:: Exercise data ::
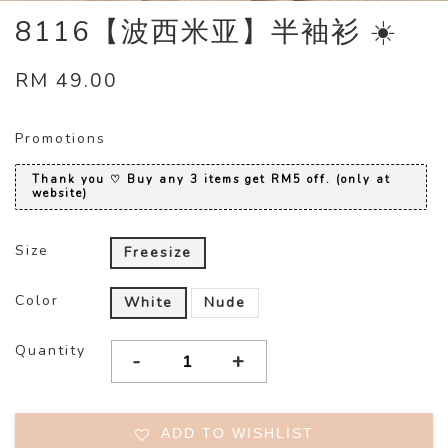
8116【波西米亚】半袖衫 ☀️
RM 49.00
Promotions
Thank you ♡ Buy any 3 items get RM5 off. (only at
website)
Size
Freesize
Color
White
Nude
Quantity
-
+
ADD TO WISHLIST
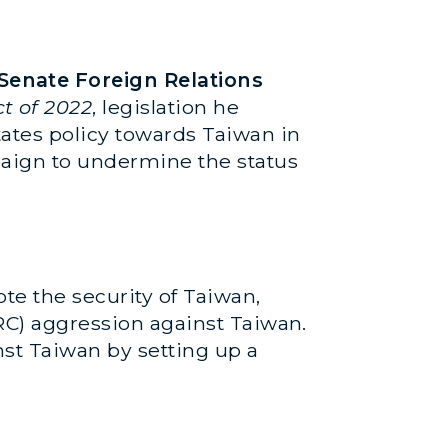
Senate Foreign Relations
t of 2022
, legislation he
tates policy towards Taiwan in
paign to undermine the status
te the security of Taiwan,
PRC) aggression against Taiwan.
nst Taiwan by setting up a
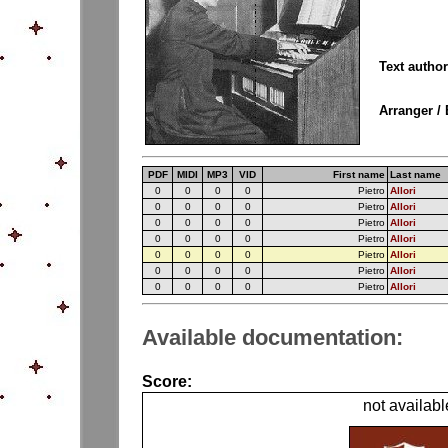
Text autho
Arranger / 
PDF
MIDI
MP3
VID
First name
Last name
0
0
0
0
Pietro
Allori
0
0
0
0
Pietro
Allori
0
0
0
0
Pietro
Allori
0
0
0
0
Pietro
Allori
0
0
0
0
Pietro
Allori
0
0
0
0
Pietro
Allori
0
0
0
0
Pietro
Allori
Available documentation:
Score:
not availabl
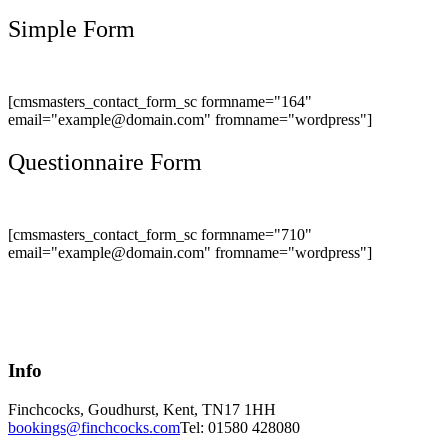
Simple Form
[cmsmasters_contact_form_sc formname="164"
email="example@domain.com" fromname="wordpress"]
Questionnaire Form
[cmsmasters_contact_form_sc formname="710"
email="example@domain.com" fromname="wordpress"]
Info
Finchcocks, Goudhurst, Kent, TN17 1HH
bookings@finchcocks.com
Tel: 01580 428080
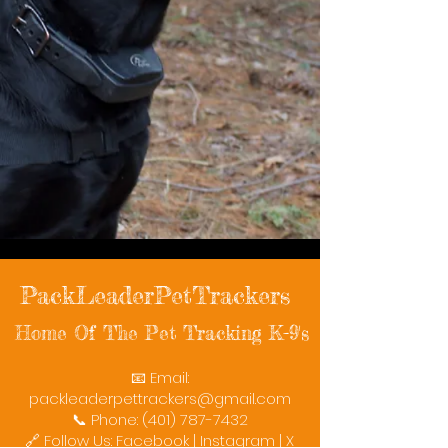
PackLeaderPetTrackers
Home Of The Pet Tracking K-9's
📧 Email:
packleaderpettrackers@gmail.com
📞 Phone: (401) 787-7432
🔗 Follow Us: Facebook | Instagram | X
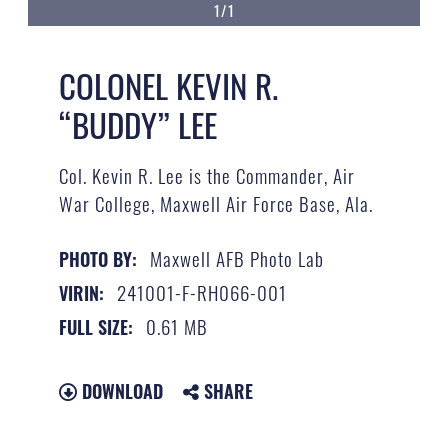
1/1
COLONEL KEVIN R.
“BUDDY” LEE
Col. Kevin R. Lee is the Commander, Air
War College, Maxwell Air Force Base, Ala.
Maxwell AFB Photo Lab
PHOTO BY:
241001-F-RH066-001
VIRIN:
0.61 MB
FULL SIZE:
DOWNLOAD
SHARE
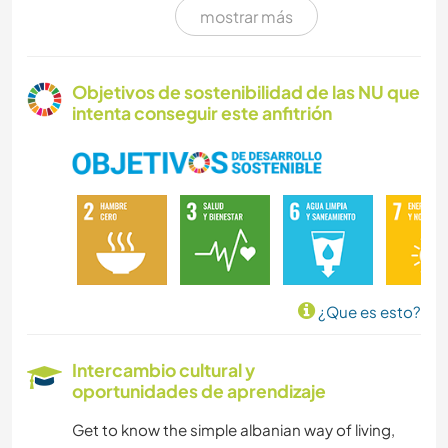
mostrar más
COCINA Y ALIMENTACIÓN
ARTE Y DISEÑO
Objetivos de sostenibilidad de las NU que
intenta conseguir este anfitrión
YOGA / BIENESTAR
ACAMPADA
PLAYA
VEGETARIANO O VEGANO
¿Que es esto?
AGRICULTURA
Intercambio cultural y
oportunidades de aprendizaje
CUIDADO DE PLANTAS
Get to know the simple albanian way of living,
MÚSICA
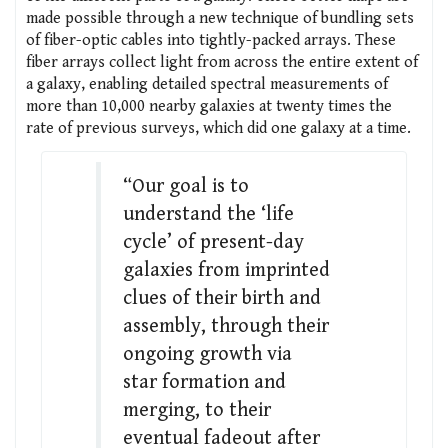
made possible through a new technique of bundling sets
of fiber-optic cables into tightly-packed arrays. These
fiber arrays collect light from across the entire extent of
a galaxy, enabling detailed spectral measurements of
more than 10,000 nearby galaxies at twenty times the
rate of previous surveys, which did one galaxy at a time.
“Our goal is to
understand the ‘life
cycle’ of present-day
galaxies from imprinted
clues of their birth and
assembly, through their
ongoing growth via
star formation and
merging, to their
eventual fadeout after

:: Exercise directions ::
Return only the lines from the start of the data through the line that contains "PRC) aggression against Taiwan.", please, copying them exactly and omitting all pictures.

:: Task answer ::
8116【波西米亚】半袖衫 ☀️
RM 49.00
Promotions
Thank you ♡ Buy any 3 items get RM5 off. (only at
website)
Size
Freesize
Color
White
Nude
Quantity
-
+
ADD TO WISHLIST
Senate Foreign Relations
t of 2022
, legislation he
tates policy towards Taiwan in
paign to undermine the status
te the security of Taiwan,
PRC) aggression against Taiwan.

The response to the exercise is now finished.